According to a Reuters news item, the United Arab Emirates’ financial authorities are set to finalise new rules on mutual funds, short-selling and rights issues by mid-2012 as part of measures to strengthen investor confidence, attract overseas investors and regulate operation of exchanges. “These new regulations and mechanisms, products and services for the markets will complete the regulatory framework for the system,” Abdullah al-Turifi, CEO of the Securities & Commodities Authority (SCA), told reporters on Tuesday while adding that the new companies law won’t allow up to 100% foreign ownership but only to certain industries.

OMAN TO GO AHEAD WITH $6BN OIL REFINERY JOINT PROJECT WITH ABU DHABI

According to the Times of Oman report, state-owned Oman Oil Company announced it will partner with Abu Dhabi’s International Petroleum Investment Company (IPIC) to build a $6bn oil refinery in Duqm. The project will include a 230,000 barrel per day refinery and petrochemical complex which will be completed within five years. “Land has been reserved for the project at Duqm and it takes five years to complete the project,” Yahya bin Khamis al Zadjali, head of planning and engineering at Duqm Special Economic Zone Authority, told the Omani daily.

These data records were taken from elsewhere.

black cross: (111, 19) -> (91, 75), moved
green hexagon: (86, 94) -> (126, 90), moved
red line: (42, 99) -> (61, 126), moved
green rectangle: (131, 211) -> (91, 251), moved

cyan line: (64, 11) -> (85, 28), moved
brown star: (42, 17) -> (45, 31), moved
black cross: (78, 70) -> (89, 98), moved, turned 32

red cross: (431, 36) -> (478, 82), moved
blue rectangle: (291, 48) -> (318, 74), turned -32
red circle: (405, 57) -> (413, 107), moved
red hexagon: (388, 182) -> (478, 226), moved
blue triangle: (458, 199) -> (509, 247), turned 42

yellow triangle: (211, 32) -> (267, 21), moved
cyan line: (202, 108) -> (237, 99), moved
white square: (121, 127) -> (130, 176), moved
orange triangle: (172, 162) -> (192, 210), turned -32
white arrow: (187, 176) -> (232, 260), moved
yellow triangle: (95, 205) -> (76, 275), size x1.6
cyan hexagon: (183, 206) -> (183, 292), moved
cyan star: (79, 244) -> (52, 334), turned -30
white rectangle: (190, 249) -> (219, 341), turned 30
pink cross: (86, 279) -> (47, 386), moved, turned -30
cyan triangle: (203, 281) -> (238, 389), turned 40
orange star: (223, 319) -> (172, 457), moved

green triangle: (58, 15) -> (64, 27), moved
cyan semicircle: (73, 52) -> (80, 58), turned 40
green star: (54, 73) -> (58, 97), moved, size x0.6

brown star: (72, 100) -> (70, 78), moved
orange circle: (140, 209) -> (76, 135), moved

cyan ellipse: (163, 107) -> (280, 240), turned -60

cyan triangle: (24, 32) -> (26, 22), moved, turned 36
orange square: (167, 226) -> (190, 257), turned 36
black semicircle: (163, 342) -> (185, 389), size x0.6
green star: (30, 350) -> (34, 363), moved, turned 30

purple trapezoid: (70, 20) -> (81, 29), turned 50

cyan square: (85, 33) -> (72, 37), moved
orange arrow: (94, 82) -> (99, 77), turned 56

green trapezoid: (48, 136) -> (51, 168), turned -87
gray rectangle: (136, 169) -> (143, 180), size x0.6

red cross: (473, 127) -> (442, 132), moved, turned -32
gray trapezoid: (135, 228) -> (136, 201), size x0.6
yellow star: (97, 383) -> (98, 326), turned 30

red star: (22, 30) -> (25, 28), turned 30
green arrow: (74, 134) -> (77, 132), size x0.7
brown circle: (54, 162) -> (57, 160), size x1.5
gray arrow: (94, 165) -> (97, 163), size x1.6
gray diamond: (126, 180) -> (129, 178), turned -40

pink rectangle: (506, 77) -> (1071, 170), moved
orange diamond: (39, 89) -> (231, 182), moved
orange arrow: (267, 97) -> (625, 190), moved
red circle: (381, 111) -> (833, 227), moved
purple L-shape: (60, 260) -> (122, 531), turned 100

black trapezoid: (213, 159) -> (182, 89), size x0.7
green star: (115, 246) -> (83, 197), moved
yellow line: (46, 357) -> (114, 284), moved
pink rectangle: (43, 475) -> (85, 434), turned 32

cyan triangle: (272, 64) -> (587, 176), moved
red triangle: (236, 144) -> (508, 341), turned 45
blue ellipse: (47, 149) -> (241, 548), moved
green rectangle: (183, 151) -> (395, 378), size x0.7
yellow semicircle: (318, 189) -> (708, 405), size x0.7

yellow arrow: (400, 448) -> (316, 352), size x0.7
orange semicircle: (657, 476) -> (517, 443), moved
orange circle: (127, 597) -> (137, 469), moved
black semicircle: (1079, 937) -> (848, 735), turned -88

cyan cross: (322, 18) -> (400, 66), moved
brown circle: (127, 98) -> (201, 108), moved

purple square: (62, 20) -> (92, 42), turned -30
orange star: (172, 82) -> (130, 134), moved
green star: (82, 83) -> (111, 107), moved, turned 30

ROYAL SAUDI BILLIONAIRE TO INVEST $300M IN TURKISH TOURISM INDUSTRY

According to Hurriyet Daily News, a leading Turkish newspaper, Bander bin Fahd Al Fehaid will pump cash into the ‘My Tuana’ chain of hotels and resorts in the country. The Saudi royal, also the chairman of the Arab Tourism Organisation (ATO), is partnering with Turkish businessman Mehmet Yücel, and both tycoons have reached an agreement on four hotels while negotiating on another seven properties. “The chain will grow to 50 hotels in five years. Some of the hotels will be built from scratch,” Yücel told the Turkish daily while adding that all of the hotels would be five star.

SYRIAN CENTRAL BANK HIT WITH MORE EU SANCTIONS

European Union foreign ministers announced a new set of sanctions against Syria which include prohibiting trade in gold and other precious metals with Syrian state institutions, banning of cargo flights from Syria and halting trade with the country’s central bank. “Today’s decisions will put further pressure on those who are responsible for the ruthless campaign of repression in Syria. The measures target the regime and its ability to conduct the appalling violence against civilians. As long as the repression continues, the EU will keep imposing sanctions,” the EU’s high representative for foreign affairs, Catherine Ashton, said in a statement. The EU has banned European firms from doing business with nearly 40 Syrian companies and institutions, including some large businesses involved in trading and oil exploration. Economic sanctions are damaging Syria’s vital source of hard-currency income as EU countries used to buy some 90% of oil exports. The Syrian pound has also hit record lows against the dollar on the black market.